** Opening Records provided block **

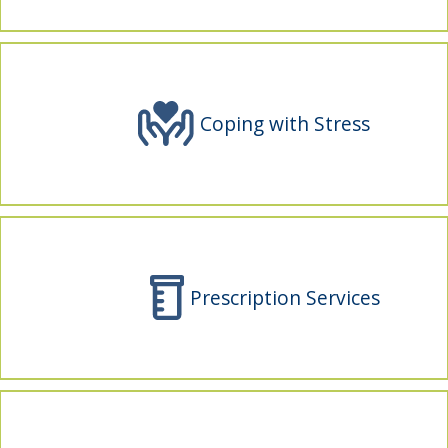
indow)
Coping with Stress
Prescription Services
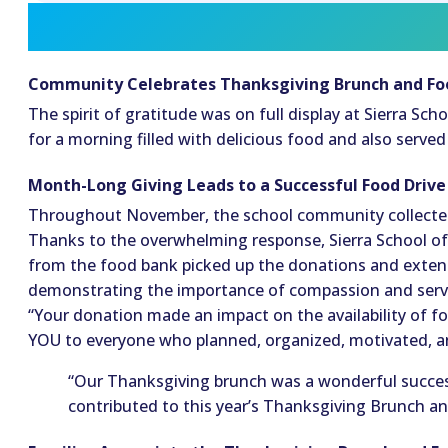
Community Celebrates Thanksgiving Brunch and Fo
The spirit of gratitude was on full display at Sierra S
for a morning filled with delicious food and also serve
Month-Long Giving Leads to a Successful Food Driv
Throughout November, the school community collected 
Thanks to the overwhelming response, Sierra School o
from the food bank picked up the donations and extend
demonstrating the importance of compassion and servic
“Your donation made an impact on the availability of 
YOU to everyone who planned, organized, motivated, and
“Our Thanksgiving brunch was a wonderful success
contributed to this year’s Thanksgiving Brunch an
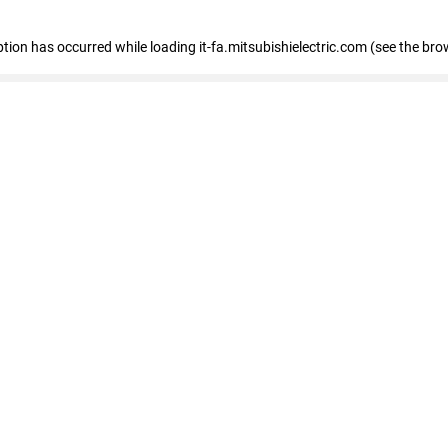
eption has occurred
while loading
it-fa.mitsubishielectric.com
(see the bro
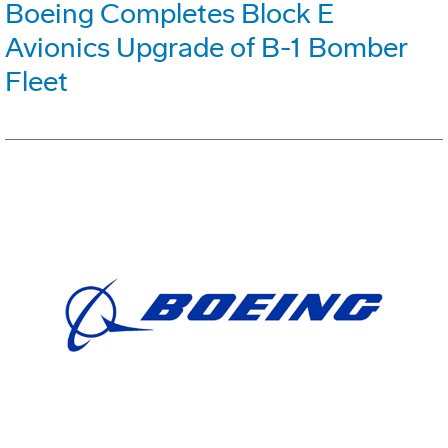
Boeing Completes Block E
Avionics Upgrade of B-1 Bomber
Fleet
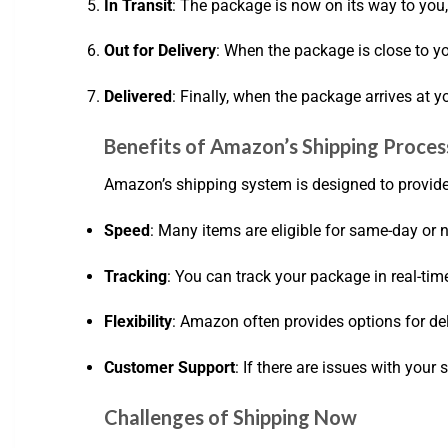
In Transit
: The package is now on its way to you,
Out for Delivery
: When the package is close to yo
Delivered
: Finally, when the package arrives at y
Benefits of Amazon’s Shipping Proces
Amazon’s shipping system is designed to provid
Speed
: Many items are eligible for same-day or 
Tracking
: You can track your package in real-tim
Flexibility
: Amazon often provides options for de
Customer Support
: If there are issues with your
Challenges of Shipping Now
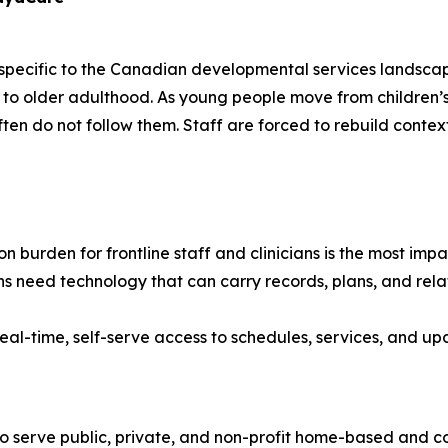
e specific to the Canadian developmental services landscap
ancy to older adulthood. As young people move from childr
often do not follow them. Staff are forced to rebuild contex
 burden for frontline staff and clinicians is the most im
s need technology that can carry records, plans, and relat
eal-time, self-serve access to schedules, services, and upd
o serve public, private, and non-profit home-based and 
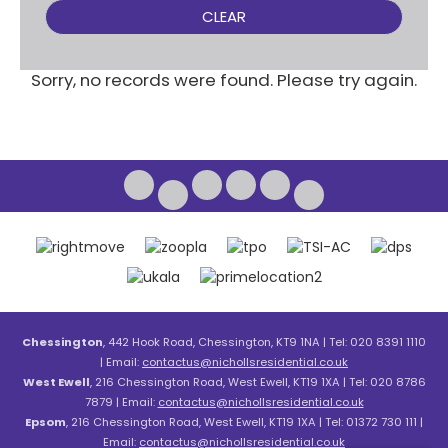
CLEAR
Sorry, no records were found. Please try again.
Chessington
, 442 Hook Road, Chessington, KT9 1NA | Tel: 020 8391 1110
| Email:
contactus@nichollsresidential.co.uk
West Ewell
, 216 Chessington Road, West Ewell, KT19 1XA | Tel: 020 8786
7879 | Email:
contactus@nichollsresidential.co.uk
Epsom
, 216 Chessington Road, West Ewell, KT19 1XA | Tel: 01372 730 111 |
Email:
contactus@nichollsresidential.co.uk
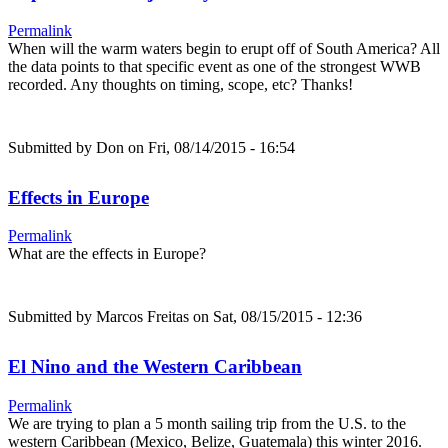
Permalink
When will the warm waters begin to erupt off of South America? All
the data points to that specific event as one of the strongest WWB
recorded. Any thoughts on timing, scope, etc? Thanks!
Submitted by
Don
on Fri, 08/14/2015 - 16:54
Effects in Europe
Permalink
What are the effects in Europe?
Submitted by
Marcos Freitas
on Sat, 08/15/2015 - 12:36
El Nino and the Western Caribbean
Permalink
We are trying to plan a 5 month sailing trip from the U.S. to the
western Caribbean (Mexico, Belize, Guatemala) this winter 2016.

** Closing Records provided block **

— Problem to solve —
Exact copy, no pictures: please print the data above once more.

— Answer area —
indow)
Coping with Stress
Prescription Services
Community Celebrates Thanksgiving Brunch and Fo
The spirit of gratitude was on full display at Sierra S
for a morning filled with delicious food and also serve
Month-Long Giving Leads to a Successful Food Driv
Throughout November, the school community collected 
Thanks to the overwhelming response, Sierra School o
from the food bank picked up the donations and extend
demonstrating the importance of compassion and servic
“Your donation made an impact on the availability of 
YOU to everyone who planned, organized, motivated, and
“Our Thanksgiving brunch was a wonderful success
contributed to this year’s Thanksgiving Brunch an
eption has occurred
while loading
it-fa.mitsubishielectric.com
(see the bro
Boeing Completes Block E
Avionics Upgrade of B-1 Bomber
Fleet
In Transit
: The package is now on its way to you,
Out for Delivery
: When the package is close to yo
Delivered
: Finally, when the package arrives at y
Benefits of Amazon’s Shipping Proces
Amazon’s shipping system is designed to provid
Speed
: Many items are eligible for same-day or 
Tracking
: You can track your package in real-tim
Flexibility
: Amazon often provides options for de
Customer Support
: If there are issues with your
Challenges of Shipping Now
e specific to the Canadian developmental services landscap
ancy to older adulthood. As young people move from childr
often do not follow them. Staff are forced to rebuild contex
 burden for frontline staff and clinicians is the most im
s need technology that can carry records, plans, and relat
eal-time, self-serve access to schedules, services, and upd
o serve public, private, and non-profit home-based and 
CLEAR
Sorry, no records were found. Please try again.
Chessington
, 442 Hook Road, Chessington, KT9 1NA | Tel: 020 8391 1110
| Email:
contactus@nichollsresidential.co.uk
West Ewell
, 216 Chessington Road, West Ewell, KT19 1XA | Tel: 020 8786
7879 | Email:
contactus@nichollsresidential.co.uk
Epsom
, 216 Chessington Road, West Ewell, KT19 1XA | Tel: 01372 730 111 |
Email:
contactus@nichollsresidential.co.uk
Permalink
When will the warm waters begin to erupt off of South America? All
the data points to that specific event as one of the strongest WWB
recorded. Any thoughts on timing, scope, etc? Thanks!
Submitted by
Don
on Fri, 08/14/2015 - 16:54
Effects in Europe
Permalink
What are the effects in Europe?
Submitted by
Marcos Freitas
on Sat, 08/15/2015 - 12:36
El Nino and the Western Caribbean
Permalink
We are trying to plan a 5 month sailing trip from the U.S. to the
western Caribbean (Mexico, Belize, Guatemala) this winter 2016.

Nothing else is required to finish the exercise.